§ **Records excerpted from a collection**:
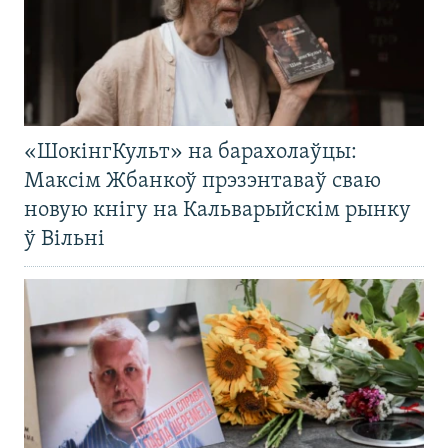
«ШокінгКульт» на барахолаўцы:
Максім Жбанкоў прэзэнтаваў сваю
новую кнігу на Кальварыйскім рынку
ў Вільні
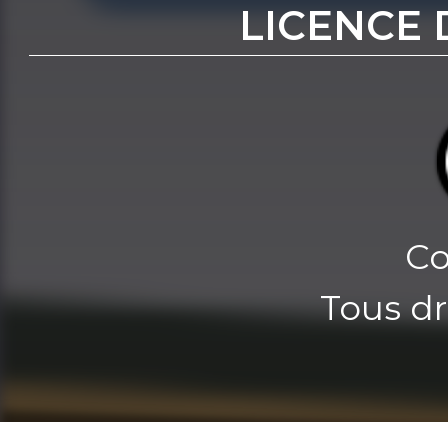
LICENCE 
Co
Tous dr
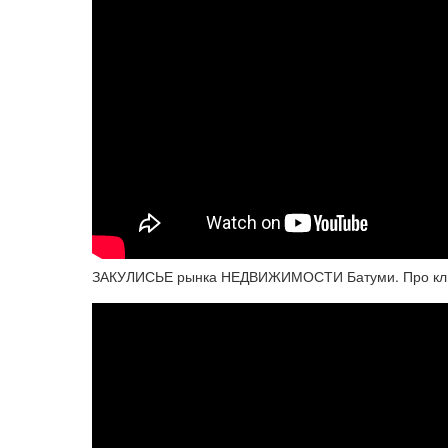
ЗАКУЛИСЬЕ рынка НЕДВИЖИМОСТИ Батуми. Про клиен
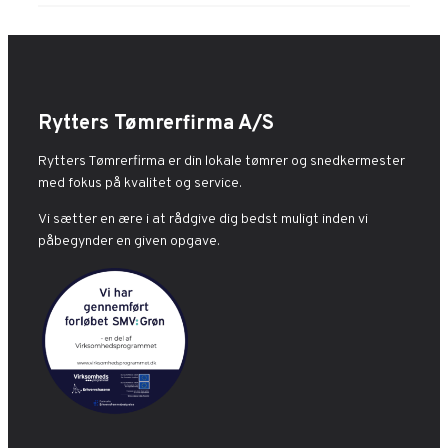
Rytters Tømrerfirma A/S
Rytters Tømrerfirma er din lokale tømrer og snedkermester
med fokus på kvalitet og service.
Vi sætter en ære i at rådgive dig bedst muligt inden vi
påbegynder en given opgave.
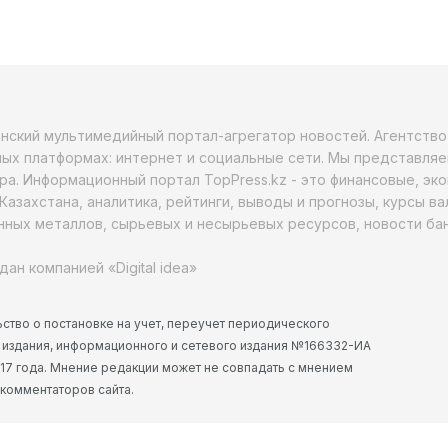
анский мультимедийный портал-агрегатор новостей. Агентств
ых платформах: интернет и социальные сети. Мы представляе
ра. Информационный портал TopPress.kz - это финансовые, эк
Казахстана, аналитика, рейтинги, выводы и прогнозы, курсы в
ных металлов, сырьевых и несырьевых ресурсов, новости бан
дан компанией «Digital idea»
ство о постановке на учет, переучет периодического
 издания, информационного и сетевого издания №166332-ИА
2017 года. Мнение редакции может не совпадать с мнением
 комментаторов сайта.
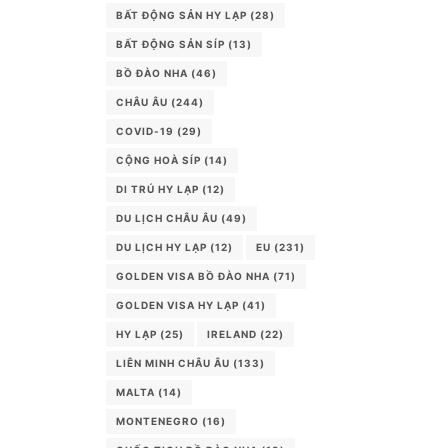
BẤT ĐỘNG SẢN HY LẠP
(28)
BẤT ĐỘNG SẢN SÍP
(13)
BỒ ĐÀO NHA
(46)
CHÂU ÂU
(244)
COVID-19
(29)
CỘNG HOÀ SÍP
(14)
DI TRÚ HY LẠP
(12)
DU LỊCH CHÂU ÂU
(49)
DU LỊCH HY LẠP
(12)
EU
(231)
GOLDEN VISA BỒ ĐÀO NHA
(71)
GOLDEN VISA HY LẠP
(41)
HY LẠP
(25)
IRELAND
(22)
LIÊN MINH CHÂU ÂU
(133)
MALTA
(14)
MONTENEGRO
(16)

§ **Problem to solve**: Write the records out exactly once more, leaving off the pictures.

§ **Expected answer**:
«ШокінгКульт» на барахолаўцы:
Максім Жбанкоў прэзэнтаваў сваю
новую кнігу на Кальварыйскім рынку
ў Вільні
LICENCE 
Co
Tous dr
ЗАКУЛИСЬЕ рынка НЕДВИЖИМОСТИ Батуми. Про клиен
Rytters Tømrerfirma A/S
Rytters Tømrerfirma er din lokale tømrer og snedkermester
med fokus på kvalitet og service.
Vi sætter en ære i at rådgive dig bedst muligt inden vi
påbegynder en given opgave.
анский мультимедийный портал-агрегатор новостей. Агентств
ых платформах: интернет и социальные сети. Мы представляе
ра. Информационный портал TopPress.kz - это финансовые, эк
Казахстана, аналитика, рейтинги, выводы и прогнозы, курсы в
ных металлов, сырьевых и несырьевых ресурсов, новости бан
дан компанией «Digital idea»
ство о постановке на учет, переучет периодического
 издания, информационного и сетевого издания №166332-ИА
2017 года. Мнение редакции может не совпадать с мнением
 комментаторов сайта.
BẤT ĐỘNG SẢN HY LẠP
(28)
BẤT ĐỘNG SẢN SÍP
(13)
BỒ ĐÀO NHA
(46)
CHÂU ÂU
(244)
COVID-19
(29)
CỘNG HOÀ SÍP
(14)
DI TRÚ HY LẠP
(12)
DU LỊCH CHÂU ÂU
(49)
DU LỊCH HY LẠP
(12)
EU
(231)
GOLDEN VISA BỒ ĐÀO NHA
(71)
GOLDEN VISA HY LẠP
(41)
HY LẠP
(25)
IRELAND
(22)
LIÊN MINH CHÂU ÂU
(133)
MALTA
(14)
MONTENEGRO
(16)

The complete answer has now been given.